Une autonomie stratégique en nette amélioration
Plusieurs indicateurs d'autonomie confirment le renforcement de la position de l'UE :
| Indicateur | 2015 | 2025 | Variation |
|---|---|---|---|
| Dépendance nette aux importations | +0,24 % | −1 052,6 % | — |
| Intensité commerciale | 75,6 % | 209,3 % | +176,8 % |
| Propension à exporter | 60,7 % | 376,1 % | +519,2 % |
La propension à exporter (ratio exportations/production) atteint 376 % en 2025, ce qui signifie que les exportations excèdent largement la production locale — un phénomène qui peut s'expliquer par des réexportations ou par des importations transformées réexportées. L'UE s'est imposée non seulement comme autosuffisante sur ce segment, mais comme un exportateur net majeur à l'échelle mondiale.
Conclusion
Sur la période 2015–2025, le marché européen des machines CN 848640 a connu une transformation profonde. L'UE est passée d'une position quasi-équilibrée à celle d'un exportateur net massif, avec un excédent commercial de 847 M€ en 2025. Cette évolution repose sur trois piliers : (1) un recentrage de la production européenne sur des équipements de haute valeur ajoutée, comme l'atteste la triplement du prix unitaire des exportations ; (2) une demande asiatique dynamique, portée par les investissements massifs dans les capacités de fabrication de semi-conducteurs en Chine, en Corée du Sud et à Taïwan ; et (3) l'émergence de nouveaux hubs d'exportation intra-UE, notamment les Pays-Bas et la Suède.

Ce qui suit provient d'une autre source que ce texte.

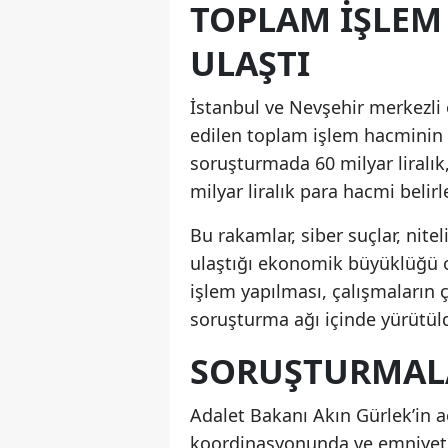
TOPLAM IŞLEM 
ULAŞTI
İstanbul ve Nevşehir merkezli 
edilen toplam işlem hacminin 7
soruşturmada 60 milyar liralık
milyar liralık para hacmi belirl
Bu rakamlar, siber suçlar, nitel
ulaştığı ekonomik büyüklüğü 
işlem yapılması, çalışmaların ç
soruşturma ağı içinde yürütül
SORUŞTURMAL
Adalet Bakanı Akın Gürlek’in aç
koordinasyonunda ve emniyet b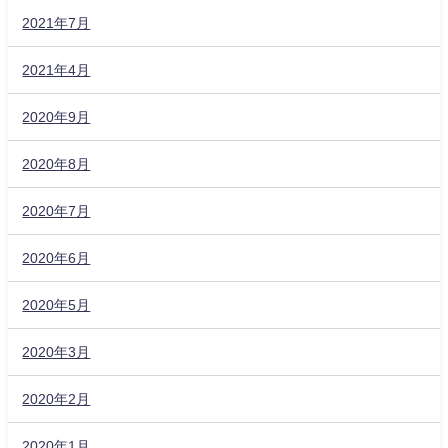
2021年7月
2021年4月
2020年9月
2020年8月
2020年7月
2020年6月
2020年5月
2020年3月
2020年2月
2020年1月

Néanmoins, des fragilités persistent. La concentration des exportations s'est accrue (HHI +26 %), la volatilité des flux avec certains partenaires asiatiques reste élevée, et les chocs de prix observés en 2018 et 2020 rappellent la sensibilité de ce marché aux cycles d'investissement capitalistique de l'industrie des semi-conducteurs. Dans un contexte de tensions géopolitiques croissantes autour des chaînes de valeur des puces, la surveillance de ces flux et le renforcement de la base industrielle européenne dans ce segment resteront des enjeux stratégiques majeurs dans les années à venir.